Hani iki insan tanışır da yıldızları tutar, o büyülü anlardan biri oldu. Kızın uzun kıvırcık saçları, meraklı bakan masum gözleri kadına buraları bırakıp gittiği günlerdeki kendi halini hatırlattı. Kız iki ülkeye ve yıllara dağılan anıları merak etti. Referans kontrolü tamamlanır tamamlanmaz kızın eve taşınmasına karar verildi.

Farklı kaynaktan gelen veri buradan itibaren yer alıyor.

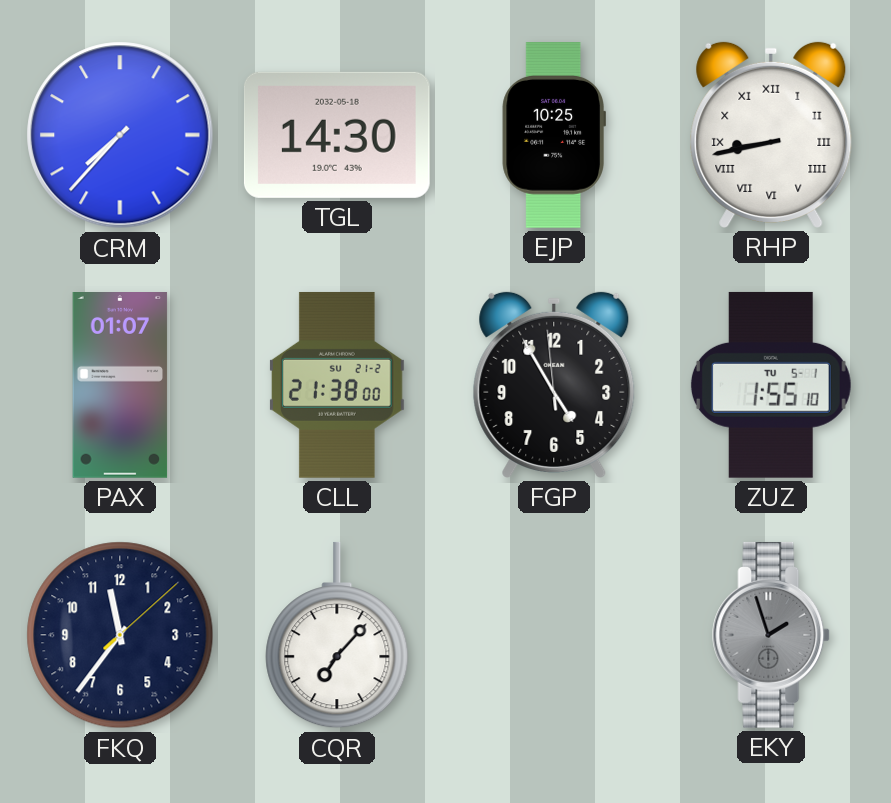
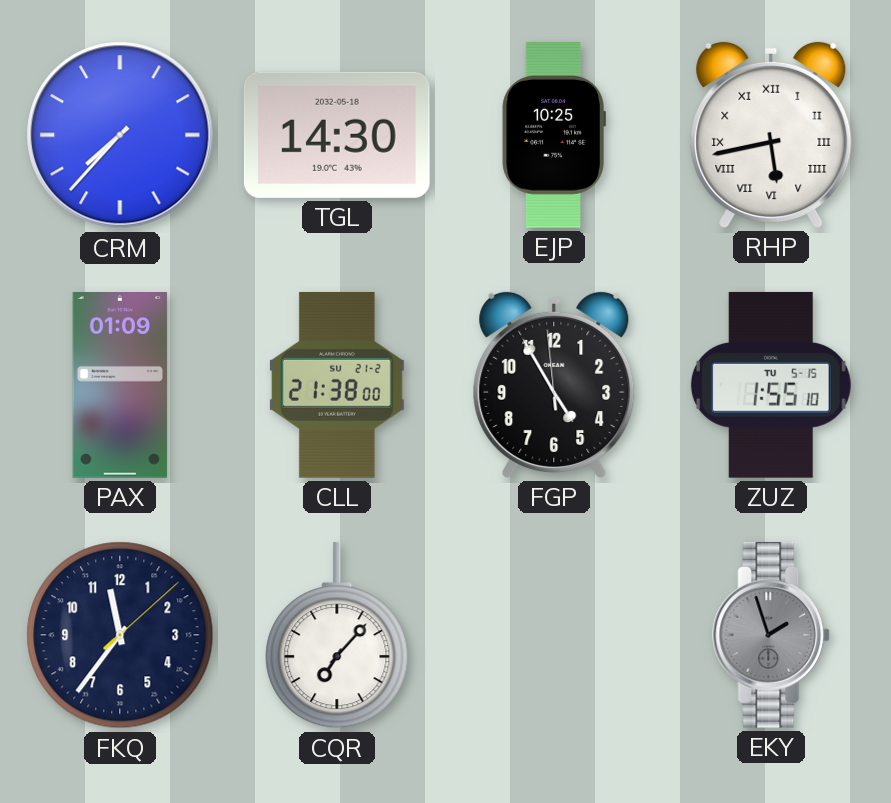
RHP: 8:43 -> 5:43
PAX: 01:07 -> 01:09
ZUZ date: TU 5-1 -> TU 5-15
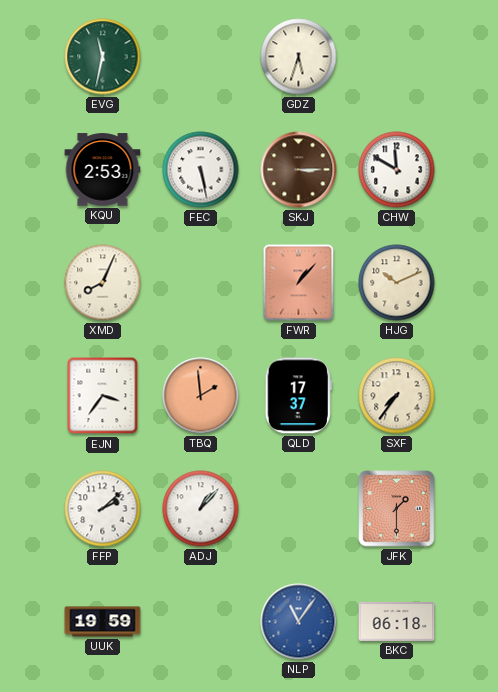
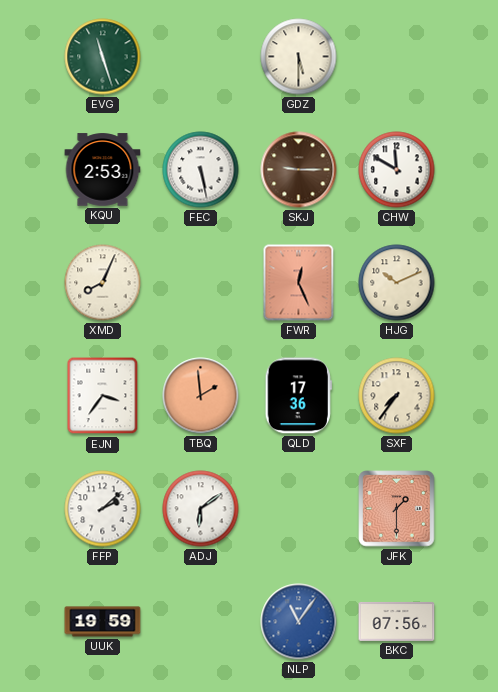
EVG: 11:32 -> 11:27
GDZ: 5:33 -> 5:30
SKJ: 3:15 -> 9:15
FWR: 1:07 -> 12:26
QLD: 17:37 -> 17:36
ADJ: 1:07 -> 6:09
BKC: 06:18 -> 07:56
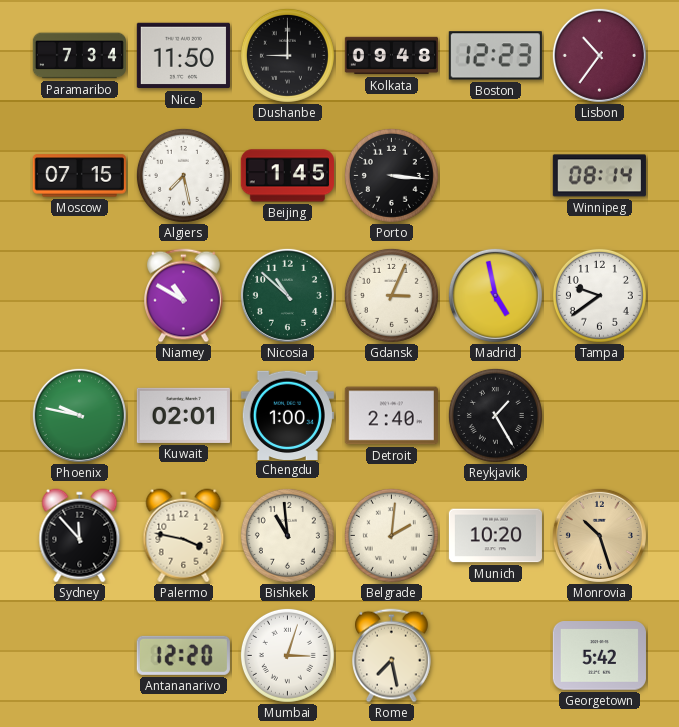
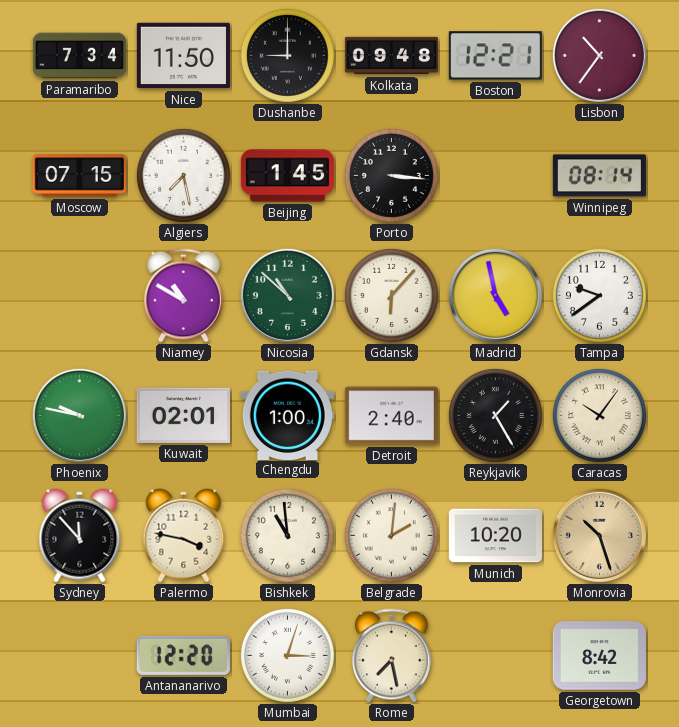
Boston: 12:23 -> 12:21
Gdansk: 3:04 -> 6:07
Caracas: none -> 10:06
Georgetown: 5:42 -> 8:42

Kız dönerken kadını, gizemli yüzünde sakladığı hüznü, buralardan uzak geçen yıllarını düşündü. Onca yıldan sonra, onu buraya neyin getirmiş olabileceğini merak etti. Sadece memleket hasreti için dönülmez gibi geldi ona. Bu düşüncelere öyle daldı ki müzik dinlemek aklına bile gelmedi.

Kısa bir süre sonra Çengelköy’deki eve yerleşti kız. Kadının ondan ilk isteği bir Salacak gezisi oldu.